## Instructions to follow
Look through the entries below and return all lines including the word "Frais".

## Given data

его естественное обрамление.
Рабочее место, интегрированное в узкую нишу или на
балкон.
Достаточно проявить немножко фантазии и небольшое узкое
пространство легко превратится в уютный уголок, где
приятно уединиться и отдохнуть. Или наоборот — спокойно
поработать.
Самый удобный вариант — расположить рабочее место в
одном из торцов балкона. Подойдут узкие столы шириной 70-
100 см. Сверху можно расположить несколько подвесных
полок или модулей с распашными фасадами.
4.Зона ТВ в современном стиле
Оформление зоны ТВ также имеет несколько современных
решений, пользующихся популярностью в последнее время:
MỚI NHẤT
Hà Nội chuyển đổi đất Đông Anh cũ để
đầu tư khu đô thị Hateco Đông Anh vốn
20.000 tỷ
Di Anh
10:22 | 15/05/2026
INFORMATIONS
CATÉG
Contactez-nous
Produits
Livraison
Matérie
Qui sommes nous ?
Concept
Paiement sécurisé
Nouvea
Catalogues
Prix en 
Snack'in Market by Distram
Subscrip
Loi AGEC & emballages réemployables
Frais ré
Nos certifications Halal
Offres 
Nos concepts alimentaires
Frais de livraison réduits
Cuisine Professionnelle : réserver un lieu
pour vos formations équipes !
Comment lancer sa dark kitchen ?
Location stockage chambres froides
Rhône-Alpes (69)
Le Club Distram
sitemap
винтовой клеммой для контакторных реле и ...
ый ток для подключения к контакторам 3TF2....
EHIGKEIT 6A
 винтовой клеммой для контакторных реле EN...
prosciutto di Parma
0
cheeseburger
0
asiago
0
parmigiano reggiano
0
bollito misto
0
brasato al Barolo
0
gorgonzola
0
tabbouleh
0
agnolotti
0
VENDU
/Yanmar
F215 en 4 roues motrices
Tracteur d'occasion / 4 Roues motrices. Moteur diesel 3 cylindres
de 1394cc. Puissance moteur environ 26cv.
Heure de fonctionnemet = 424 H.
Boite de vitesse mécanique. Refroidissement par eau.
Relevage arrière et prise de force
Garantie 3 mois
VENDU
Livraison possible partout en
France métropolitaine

## Solution to this problem
Frais ré
Frais de livraison réduits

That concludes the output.